Fig. 1 Inhibition of arthritic inflammation by WOE on adjuvant-induced arthritis in rats. (A) Body weight change (n = 6), (B) Changes of rat right hind paw volume (n = 6), % inhibition = [paw volume of AC − (paw volume of test sample − paw volume of C)] / (paw volume of AC − paw volume of C) × 100, (C) Histologic observation of ankle joint of right hind paw, One set of three samples per group is represented here., Hematoxylin and eosin staining, × 40, C (cartilage), S (synovial tissue), cartilage destruction (), cellular infiltration (→), (D) Gene expression of pro-inflammatory molecules (IL-1β, IL-6, and TNF-α) in right hind paw tissue (n = 3), The paw tissues were homogenized, and total RNA were extracted, followed by real-time PCR analysis., Control (C), adjuvant-treated control (AC), adjuvant + WOE 300 mg/kg/day (AW300), adjuvant + WOE 100 mg/kg/day (AW100), adjuvant + prednisolone 5 mg/kg/day (AP5), +P < 0.1, *P < 0.05, **P < 0.01, significantly different from AC.

Fig. 2 Effects of WOE on the signaling pathways of arthritic inflammation in adjuvant-induced arthritis rats. (A) Effects of WOE (300 mg/kg/day) on MAPK pathways (p38 MAPK, ERK, and JNK), (B) Effects of WOE (300 mg/kg/day) on nuclear transcription factor activation (NF-κB p65 and c-Jun), Western blot analysis was performed by homogenizing right hind paw tissues in separate parallel experiment. +P < 0.1, significantly different from adjuvant-treated control (n = 3).

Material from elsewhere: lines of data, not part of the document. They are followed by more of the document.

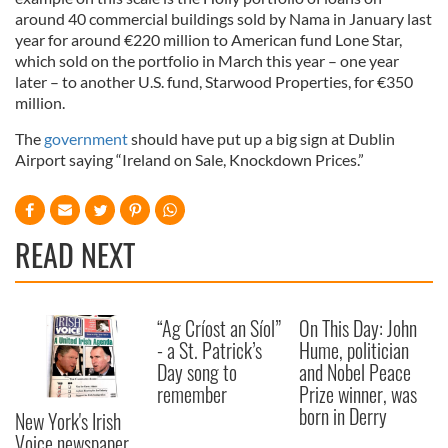
around 40 commercial buildings sold by Nama in January last
year for around €220 million to American fund Lone Star,
which sold on the portfolio in March this year – one year
later – to another U.S. fund, Starwood Properties, for €350
million.
The
government
should have put up a big sign at Dublin
Airport saying “Ireland on Sale, Knockdown Prices.”
READ NEXT
“Ag Críost an Síol”
On This Day: John
- a St. Patrick’s
Hume, politician
Day song to
and Nobel Peace
remember
Prize winner, was
born in Derry
New York's Irish
Voice newspaper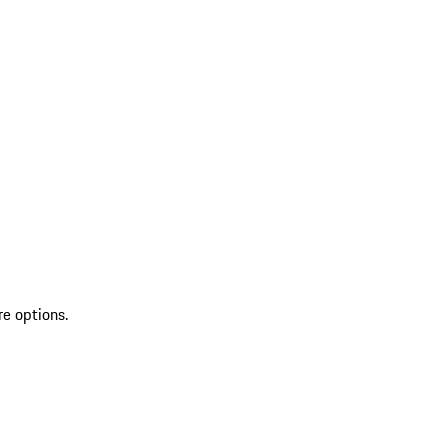
re options.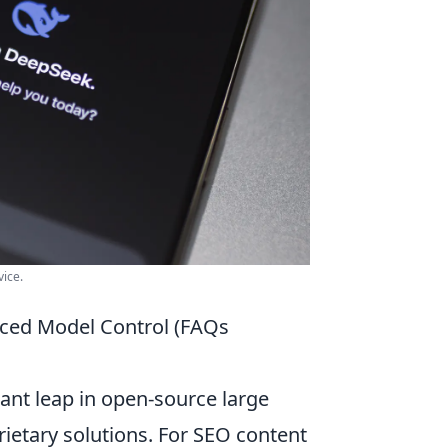
ice.
ced Model Control (FAQs
ant leap in open-source large
rietary solutions. For SEO content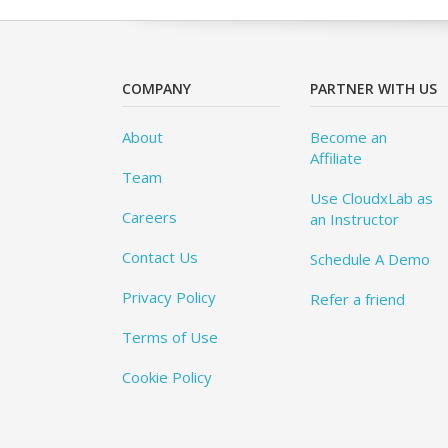
COMPANY
PARTNER WITH US
About
Become an
Affiliate
Team
Use CloudxLab as
Careers
an Instructor
Contact Us
Schedule A Demo
Privacy Policy
Refer a friend
Terms of Use
Cookie Policy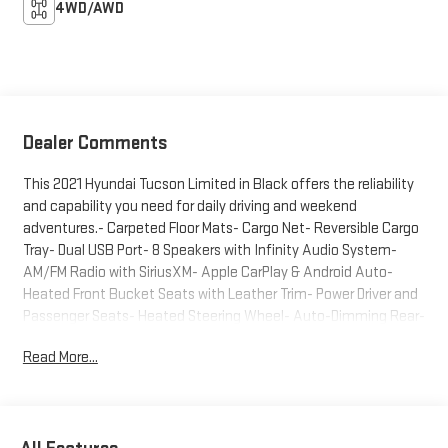
4WD/AWD
Dealer Comments
This 2021 Hyundai Tucson Limited in Black offers the reliability
and capability you need for daily driving and weekend
adventures.- Carpeted Floor Mats- Cargo Net- Reversible Cargo
Tray- Dual USB Port- 8 Speakers with Infinity Audio System-
AM/FM Radio with SiriusXM- Apple CarPlay & Android Auto-
Heated Front Bucket Seats with Leather Trim- Power Driver and
Passenger Seats- Heated Steering Wheel- Auto-Dimming Rear-
View Mirror- 18" Alloy Wheels- Front Fog Lights- Power
Read More...
LiftgateThe Tucson Limited delivers a well-balanced
combination of comfort and practicality. The heated front
seats and steering wheel provide comfort during colder
months, while the spacious interior features front bucket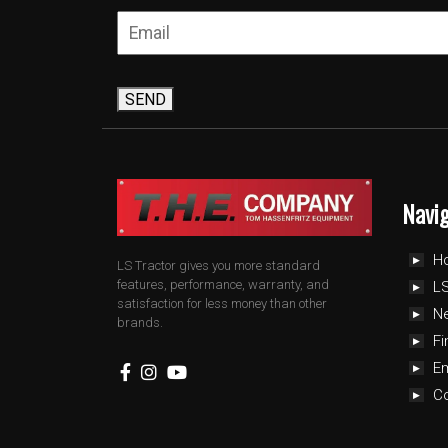
SEND
Navi
H
LS Tractor gives you more standard
features, performance, warranty, and
LS
satisfaction for less money than other
N
brands.
Fi
E
C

Fig. 3 Effects of WOE on pro-inflammatory molecules of the serum in adjuvant-induced arthritic rats. The amount of IL-1β, IL-6, TNF-α, and C-reactive protein (CRP) and activity of ALT and AST in the serum of rats treated WOE (100 and 300 mg/kg/day) and prednisolone (5 mg/kg/day) were measured using ELISA kits. ″P < 0.05, significantly different from control; +P < 0.1, *P < 0.05, **P < 0.01, significantly different from adjuvant-treated control.